## WHAT IS NEEDED
Repeat the listing below word for word, minus the pictures.

START RECORDS TO USE

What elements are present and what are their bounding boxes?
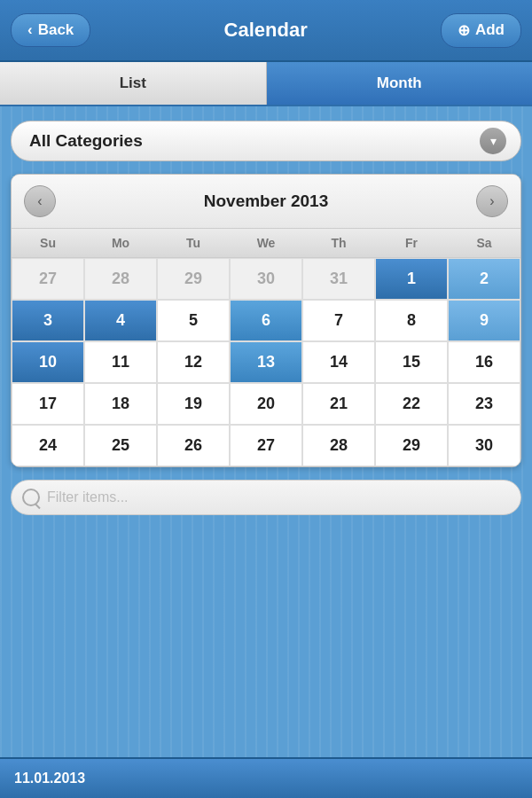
- calendar-next-button[interactable]: ›: [476, 185, 508, 217]
- cal-day-28-other[interactable]: 28: [84, 258, 157, 300]
- cal-day-1[interactable]: 1: [375, 258, 448, 300]
- cal-day-8[interactable]: 8: [375, 300, 448, 341]
- cal-day-3[interactable]: 3: [12, 300, 84, 341]
- prev-icon: ‹: [37, 193, 42, 209]
- header: ‹ Back Calendar ⊕ Add: [0, 0, 532, 62]
- cal-day-27[interactable]: 27: [230, 425, 302, 466]
- cal-day-12[interactable]: 12: [157, 341, 230, 383]
- cal-day-11[interactable]: 11: [84, 341, 157, 383]
- content-area: All Categories ▾ ‹ November 2013 › Su Mo…: [0, 106, 532, 529]
- cal-day-9[interactable]: 9: [448, 300, 520, 341]
- filter-placeholder: Filter items...: [47, 489, 129, 505]
- calendar-header: ‹ November 2013 ›: [12, 175, 520, 229]
- categories-dropdown[interactable]: All Categories ▾: [11, 121, 521, 161]
- back-icon: ‹: [27, 21, 33, 39]
- back-label: Back: [38, 21, 74, 39]
- add-label: Add: [475, 21, 505, 39]
- dow-su: Su: [12, 229, 84, 258]
- categories-label: All Categories: [29, 131, 143, 151]
- dow-mo: Mo: [84, 229, 157, 258]
- cal-day-27-other[interactable]: 27: [12, 258, 84, 300]
- search-icon: [22, 489, 40, 506]
- cal-day-18[interactable]: 18: [84, 383, 157, 425]
- dow-tu: Tu: [157, 229, 230, 258]
- tab-list[interactable]: List: [0, 62, 267, 105]
- cal-day-7[interactable]: 7: [302, 300, 375, 341]
- cal-day-5[interactable]: 5: [157, 300, 230, 341]
- tab-month[interactable]: Month: [267, 62, 533, 105]
- cal-day-20[interactable]: 20: [230, 383, 302, 425]
- dow-sa: Sa: [448, 229, 520, 258]
- cal-day-13[interactable]: 13: [230, 341, 302, 383]
- cal-day-19[interactable]: 19: [157, 383, 230, 425]
- cal-day-4[interactable]: 4: [84, 300, 157, 341]
- cal-day-31-other[interactable]: 31: [302, 258, 375, 300]
- add-button[interactable]: ⊕ Add: [441, 13, 521, 48]
- add-icon: ⊕: [458, 21, 470, 40]
- cal-day-29[interactable]: 29: [375, 425, 448, 466]
- next-icon: ›: [489, 193, 494, 209]
- dow-th: Th: [302, 229, 375, 258]
- bottom-item-text: 11.01.2013: [14, 771, 85, 786]
- cal-day-2[interactable]: 2: [448, 258, 520, 300]
- cal-day-28[interactable]: 28: [302, 425, 375, 466]
- calendar-prev-button[interactable]: ‹: [24, 185, 56, 217]
- dow-fr: Fr: [375, 229, 448, 258]
- cal-day-26[interactable]: 26: [157, 425, 230, 466]
- cal-day-16[interactable]: 16: [448, 341, 520, 383]
- calendar-grid: Su Mo Tu We Th Fr Sa: [12, 229, 520, 258]
- cal-day-24[interactable]: 24: [12, 425, 84, 466]
- cal-day-22[interactable]: 22: [375, 383, 448, 425]
- calendar-month-title: November 2013: [204, 192, 328, 211]
- cal-day-25[interactable]: 25: [84, 425, 157, 466]
- cal-day-6[interactable]: 6: [230, 300, 302, 341]
- cal-day-23[interactable]: 23: [448, 383, 520, 425]
- cal-day-30-other[interactable]: 30: [230, 258, 302, 300]
- bottom-item[interactable]: 11.01.2013: [0, 757, 532, 798]
- tab-bar: List Month: [0, 62, 532, 106]
- calendar-widget: ‹ November 2013 › Su Mo Tu We Th Fr Sa 2…: [11, 174, 521, 467]
- cal-day-15[interactable]: 15: [375, 341, 448, 383]
- cal-day-10[interactable]: 10: [12, 341, 84, 383]
- calendar-days: 2728293031123456789101112131415161718192…: [12, 258, 520, 466]
- dow-we: We: [230, 229, 302, 258]
- cal-day-14[interactable]: 14: [302, 341, 375, 383]
- page-title: Calendar: [224, 19, 308, 42]
- back-button[interactable]: ‹ Back: [11, 13, 90, 47]
- cal-day-30[interactable]: 30: [448, 425, 520, 466]
- cal-day-21[interactable]: 21: [302, 383, 375, 425]
- cal-day-17[interactable]: 17: [12, 383, 84, 425]
- filter-bar[interactable]: Filter items...: [11, 480, 521, 515]
- cal-day-29-other[interactable]: 29: [157, 258, 230, 300]
- chevron-down-icon: ▾: [480, 128, 506, 154]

END RECORDS TO USE

## THE ANSWER
What elements are present and what are their bounding boxes?
- calendar-next-button[interactable]: ›: [476, 185, 508, 217]
- cal-day-28-other[interactable]: 28: [84, 258, 157, 300]
- cal-day-1[interactable]: 1: [375, 258, 448, 300]
- cal-day-8[interactable]: 8: [375, 300, 448, 341]
- cal-day-3[interactable]: 3: [12, 300, 84, 341]
- prev-icon: ‹: [37, 193, 42, 209]
- header: ‹ Back Calendar ⊕ Add: [0, 0, 532, 62]
- cal-day-27[interactable]: 27: [230, 425, 302, 466]
- cal-day-12[interactable]: 12: [157, 341, 230, 383]
- cal-day-11[interactable]: 11: [84, 341, 157, 383]
- content-area: All Categories ▾ ‹ November 2013 › Su Mo…: [0, 106, 532, 529]
- cal-day-9[interactable]: 9: [448, 300, 520, 341]
- filter-placeholder: Filter items...: [47, 489, 129, 505]
- calendar-header: ‹ November 2013 ›: [12, 175, 520, 229]
- categories-dropdown[interactable]: All Categories ▾: [11, 121, 521, 161]
- back-icon: ‹: [27, 21, 33, 39]
- back-label: Back: [38, 21, 74, 39]
- add-label: Add: [475, 21, 505, 39]
- dow-su: Su: [12, 229, 84, 258]
- categories-label: All Categories: [29, 131, 143, 151]
- dow-mo: Mo: [84, 229, 157, 258]
- cal-day-27-other[interactable]: 27: [12, 258, 84, 300]
- search-icon: [22, 489, 40, 506]
- cal-day-18[interactable]: 18: [84, 383, 157, 425]
- dow-tu: Tu: [157, 229, 230, 258]
- tab-list[interactable]: List: [0, 62, 267, 105]
- cal-day-7[interactable]: 7: [302, 300, 375, 341]
- cal-day-5[interactable]: 5: [157, 300, 230, 341]
- tab-month[interactable]: Month: [267, 62, 533, 105]
- cal-day-20[interactable]: 20: [230, 383, 302, 425]
- dow-sa: Sa: [448, 229, 520, 258]
- cal-day-13[interactable]: 13: [230, 341, 302, 383]
- cal-day-19[interactable]: 19: [157, 383, 230, 425]
- cal-day-4[interactable]: 4: [84, 300, 157, 341]
- cal-day-31-other[interactable]: 31: [302, 258, 375, 300]
- add-button[interactable]: ⊕ Add: [441, 13, 521, 48]
- add-icon: ⊕: [458, 21, 470, 40]
- cal-day-29[interactable]: 29: [375, 425, 448, 466]
- next-icon: ›: [489, 193, 494, 209]
- dow-th: Th: [302, 229, 375, 258]
- bottom-item-text: 11.01.2013: [14, 771, 85, 786]
- cal-day-2[interactable]: 2: [448, 258, 520, 300]
- cal-day-28[interactable]: 28: [302, 425, 375, 466]
- calendar-prev-button[interactable]: ‹: [24, 185, 56, 217]
- dow-fr: Fr: [375, 229, 448, 258]
- cal-day-26[interactable]: 26: [157, 425, 230, 466]
- cal-day-16[interactable]: 16: [448, 341, 520, 383]
- calendar-grid: Su Mo Tu We Th Fr Sa: [12, 229, 520, 258]
- cal-day-24[interactable]: 24: [12, 425, 84, 466]
- cal-day-22[interactable]: 22: [375, 383, 448, 425]
- calendar-month-title: November 2013: [204, 192, 328, 211]
- cal-day-25[interactable]: 25: [84, 425, 157, 466]
- cal-day-6[interactable]: 6: [230, 300, 302, 341]
- cal-day-23[interactable]: 23: [448, 383, 520, 425]
- cal-day-30-other[interactable]: 30: [230, 258, 302, 300]
- bottom-item[interactable]: 11.01.2013: [0, 757, 532, 798]
- tab-bar: List Month: [0, 62, 532, 106]
- calendar-widget: ‹ November 2013 › Su Mo Tu We Th Fr Sa 2…: [11, 174, 521, 467]
- cal-day-15[interactable]: 15: [375, 341, 448, 383]
- cal-day-10[interactable]: 10: [12, 341, 84, 383]
- calendar-days: 2728293031123456789101112131415161718192…: [12, 258, 520, 466]
- dow-we: We: [230, 229, 302, 258]
- cal-day-14[interactable]: 14: [302, 341, 375, 383]
- page-title: Calendar: [224, 19, 308, 42]
- back-button[interactable]: ‹ Back: [11, 13, 90, 47]
- cal-day-30[interactable]: 30: [448, 425, 520, 466]
- cal-day-21[interactable]: 21: [302, 383, 375, 425]
- cal-day-17[interactable]: 17: [12, 383, 84, 425]
- filter-bar[interactable]: Filter items...: [11, 480, 521, 515]
- cal-day-29-other[interactable]: 29: [157, 258, 230, 300]
- chevron-down-icon: ▾: [480, 128, 506, 154]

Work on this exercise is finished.